TASK DETAILS:
Write out, word for word, the part of the listing below that opens with the line containing "gio camper in Italia - Lombardia (Bergamo)" and closes with the line containing "www.italianlakes.com", keeping both of those lines and adding no others.

┏━━

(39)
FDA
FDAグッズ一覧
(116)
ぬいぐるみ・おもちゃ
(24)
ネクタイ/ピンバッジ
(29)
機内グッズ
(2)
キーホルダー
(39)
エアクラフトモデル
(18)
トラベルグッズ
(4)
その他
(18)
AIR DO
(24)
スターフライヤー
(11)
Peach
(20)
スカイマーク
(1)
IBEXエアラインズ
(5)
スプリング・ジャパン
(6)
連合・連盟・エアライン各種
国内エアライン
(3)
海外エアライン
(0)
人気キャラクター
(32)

┗━━
┏━━

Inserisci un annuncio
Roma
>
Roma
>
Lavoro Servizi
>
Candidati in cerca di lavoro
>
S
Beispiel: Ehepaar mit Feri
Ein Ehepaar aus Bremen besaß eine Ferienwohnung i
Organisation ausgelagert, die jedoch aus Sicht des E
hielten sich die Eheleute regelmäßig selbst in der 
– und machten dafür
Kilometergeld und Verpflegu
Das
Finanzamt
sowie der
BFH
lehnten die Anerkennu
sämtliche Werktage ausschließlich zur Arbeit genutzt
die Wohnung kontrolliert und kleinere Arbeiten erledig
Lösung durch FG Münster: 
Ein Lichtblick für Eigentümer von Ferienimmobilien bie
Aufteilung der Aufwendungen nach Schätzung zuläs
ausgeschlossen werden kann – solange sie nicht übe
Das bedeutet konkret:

┗━━
┏━━

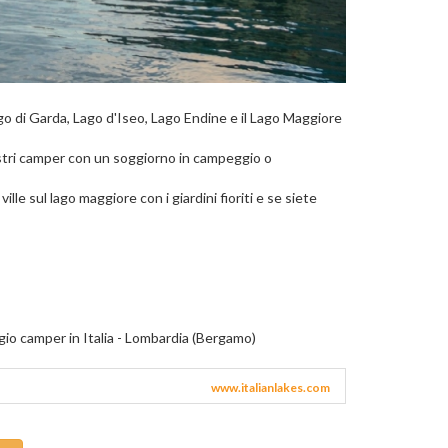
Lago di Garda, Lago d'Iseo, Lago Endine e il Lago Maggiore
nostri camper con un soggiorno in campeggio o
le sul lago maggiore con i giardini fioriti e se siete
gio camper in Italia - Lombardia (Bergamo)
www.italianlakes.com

┗━━

RESPONSE BOX:
gio camper in Italia - Lombardia (Bergamo)
www.italianlakes.com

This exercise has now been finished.